According to Joseph Makoju, “The 18.5 million metric tonnes is representing just 65 percent of the present total installed capacity of the industry. Between 2002 and May 2012, a total of $6 billion new investment was made by the local manufacturers while the ongoing expansion and new plants is estimated to cost another $3.5 billion.
“Due to the continuous rapid growth, the nation no longer requires cement imports as local demand is being effectively met and even surpassed. However, with continuous importation of the product into the country, as at today, most local cement plants have huge inventory of unsold cement and the clinker, signifying the attainment of self-sufficiency.”
Lafarge WAPCO Cement has completed the construction of Ewekoro Cement plant. The company’s production capacity has gone up by 2.5 million metric tonnes of cement per annum with this new plant. The company’s Lakatubu plant commissioned recently, added 2.2 million metric tonnes to the current 2 million metric tonnes capacity from the two plants at Ewekoro and Sagamu in Ogun State.
BUA Group, another indigenous firm and owner of Edo Cement with FLSmidth, a Danish company, are working on the expansion of cement line in Edo Cement plant in Okpella community of Edo State. The plant, when completed, will produce 2.5 million tons of cement annually.

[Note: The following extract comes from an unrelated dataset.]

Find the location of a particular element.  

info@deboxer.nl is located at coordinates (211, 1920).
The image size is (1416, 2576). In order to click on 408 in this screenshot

Makoju argued that importation of cement to the detriment of the local economy has been very attractive “because it comes with paltry duty of 20 percent and 15 percent levy and clinker at 10 percent, a development which makes the landing cost of imported cement to be very cheap with a bag going for as much as $35 per ton FOB (Free On Board)”.
Makoju argued further: “Of course the glut in the cement industry has assumed global dimension, this is why China, where most of our import comes from, export the product at highly subsidised cost to keep their factory running. Production in countries such as China is comparatively lower than in Nigeria. Virtually all cement plants in China is comparatively lower than in Nigeria. All cement plants in China use coal which is very cheap when compared to Nigeria where Low Pour Fuel Oil (LPFO) is used.
Makoju proffered reasons for the current retail price of cement in Nigeria which many consider high: “Energy cost accounts for over 35 percent of production cost in Nigeria whereas it is 10 percent in China. In Nigeria, the price of LPFO has jumped from N25 per litre to N107.76 per litre as at November 2012, an increase of 331 percent. Haulage is another factor that is out of the control of manufacturers. Haulage cost alone accounts for between 20 and 25 percent of the open market price of cement. All bulk products are affected by this factor due to deplorable state of Nigerian roads.”
He said cement manufacturers have kept their ex-factory prices constant at an average of N1450 per bag since 2009 while input costs continue to rise.
The cement manufacturers pains, according to Makoju is that the development is happening at too early a stage in the investments circle when the investors are yet to recoup significant part of their investment; it has high potential to cripple the industry and has damaging multiplier effects on the economy in terms of number of job loss and the decline in all other economic activities that are dependent on the cement industry.
Interestingly, only recently, Olusegun Aganga, Minister of Trade and Investment, flagged off a two-day workshop on enhancing the productivity of Nigeria’s industries, an event organised by the Ministry of Trade and Investment in Lagos. He spoke of an industrial Revolution that will strategically position and empower the nation’s manufacturing sector as the key driver of economic growth through job creation and increased contribution to Gross Domestic Product.